This is unglamorous infrastructure work and most of Fabrica’s value lives here. The user-facing Python API is thin; the IR is what makes the three-tier story coherent.

Hierarchical netlisting matters. At 25,000 neurons with 525,000 synapses, a flat netlist either runs out of memory during elaboration or wastes hours re-emitting the same neuron netlist twenty-five thousand times. Conventional SPICE simulators handle hierarchy through subcircuit calls (.subckt), but the references are textual and the simulator still has to flatten the hierarchy internally before solving. Fabrica’s IR keeps the hierarchy as a first-class structure all the way through to the solver: one neuron definition exists in memory; 25,000 references point at it; the sparse Jacobian is built block-wise rather than reconstructed from scratch each timestep. Memory footprint scales with the number of unique subcircuits, not the number of instances. For neuromorphic networks where the same neuron is repeated tens of thousands of times, that’s the difference between “fits on the cluster” and “doesn’t fit anywhere.”

The numerical core

The interesting engineering — and most of the test surface — is in the EKV-tier solver. The constraint: the same kernel needs to handle 100 transistors and 25,000 transistors with the same numerical correctness.

The shape of the solver:

• Sparse representation — at 25k devices the Jacobian is ~99.9% zeros; treating it as dense is a non-starter
• ILU-preconditioned BiCGSTAB — iterative sparse linear solver that converges on the kinds of ill-conditioned matrices analog circuits produce. ILU (incomplete LU) is the preconditioner that makes BiCGSTAB converge in tens of iterations instead of thousands
• Analytic Jacobian — EKV’s equations are differentiable in closed form, so we compute exact partial derivatives instead of approximating via finite differences. Faster and more numerically stable
• LTE-controlled timestep — local truncation error estimation lets the simulator take large steps through quiet regions of the simulation (between spikes) and small steps through fast transitions (during a spike). The naïve fixed-timestep approach either runs forever or misses spike detail

The integration story. Early versions of the transient engine used the trapezoidal rule, the textbook implicit second-order method that every SPICE simulator ships. Trapezoidal is correct, conservative, and energy-preserving in a way that matters for oscillatory circuits — none of which is what a LIF network needs. LIF dynamics are dissipative (charge leaks off the membrane), the system is stiff (the spike happens on a microsecond timescale while integration happens on a millisecond timescale), and the trapezoidal rule is famously prone to trapezoidal ringing: spurious oscillations at half the sampling frequency when the integrator hits a discontinuity. Every spike in a LIF network is a discontinuity. The trapezoidal engine wasn’t slow because the math was slow; it was slow because it was constantly retrying timesteps that had developed numerical oscillations the LTE controller correctly flagged as bad.
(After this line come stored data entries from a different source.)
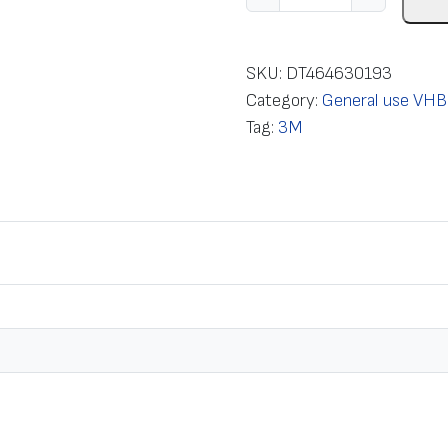
a
p
e
SKU:
DT464630193
m
Category:
General use VHB
o
Tag:
3M
u
n
t
i
n
g
d
o
u
b
l
e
Backward Differentiation Formulas (BDF) don’t have this problem. BDF-1 is implicit Euler; BDF-2 is a second-order method that’s L-stable — it actively damps oscillations rather than preserving them — and it handles stiff systems gracefully. Switching the transient engine from trapezoidal to BDF-1/BDF-2 (the engine picks dynamically based on the local stiffness) cut the 50 ms LIF simulation from ~37 seconds to 0.135 seconds, the ~274× speedup. The engine wasn’t faster per timestep; it was retrying far less.

The 274× speedup over the previous trapezoidal implementation is the kind of number that looks like a typo. It isn’t. The trapezoidal-rule version was correct but spent most of its compute time on a stability problem that BDF-2 doesn’t have — the engine wasn’t slow, it was retrying. The lesson is that algorithmic choices matter more than micro-optimization for this kind of work.

Why C++, Rust, and Python

Three languages for one framework is unusual, and worth justifying.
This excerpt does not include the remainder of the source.